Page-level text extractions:
[Start of section]

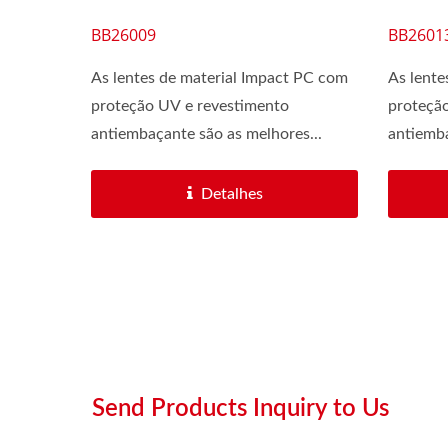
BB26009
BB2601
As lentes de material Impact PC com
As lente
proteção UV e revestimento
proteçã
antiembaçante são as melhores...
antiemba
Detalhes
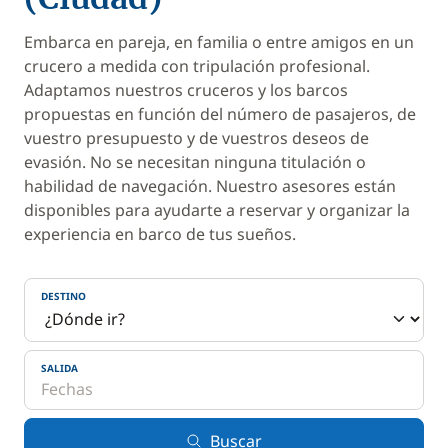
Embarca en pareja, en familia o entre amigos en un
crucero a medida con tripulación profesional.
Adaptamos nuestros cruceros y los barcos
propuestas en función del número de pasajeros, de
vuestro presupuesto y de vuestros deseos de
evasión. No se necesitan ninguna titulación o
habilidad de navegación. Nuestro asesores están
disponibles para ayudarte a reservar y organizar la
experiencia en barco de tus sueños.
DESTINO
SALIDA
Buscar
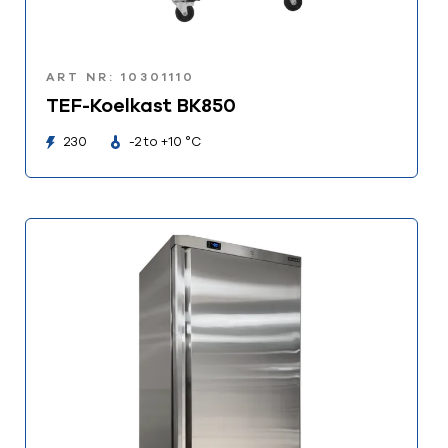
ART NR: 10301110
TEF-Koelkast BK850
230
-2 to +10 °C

[End of section]

PROBLEM: Please output every entry above exactly, without the pictures.

ANSWER TO THIS EXERCISE:
BB26009
BB2601
As lentes de material Impact PC com
As lente
proteção UV e revestimento
proteçã
antiembaçante são as melhores...
antiemba
Detalhes
Embarca en pareja, en familia o entre amigos en un
crucero a medida con tripulación profesional.
Adaptamos nuestros cruceros y los barcos
propuestas en función del número de pasajeros, de
vuestro presupuesto y de vuestros deseos de
evasión. No se necesitan ninguna titulación o
habilidad de navegación. Nuestro asesores están
disponibles para ayudarte a reservar y organizar la
experiencia en barco de tus sueños.
DESTINO
SALIDA
Buscar
ART NR: 10301110
TEF-Koelkast BK850
230
-2 to +10 °C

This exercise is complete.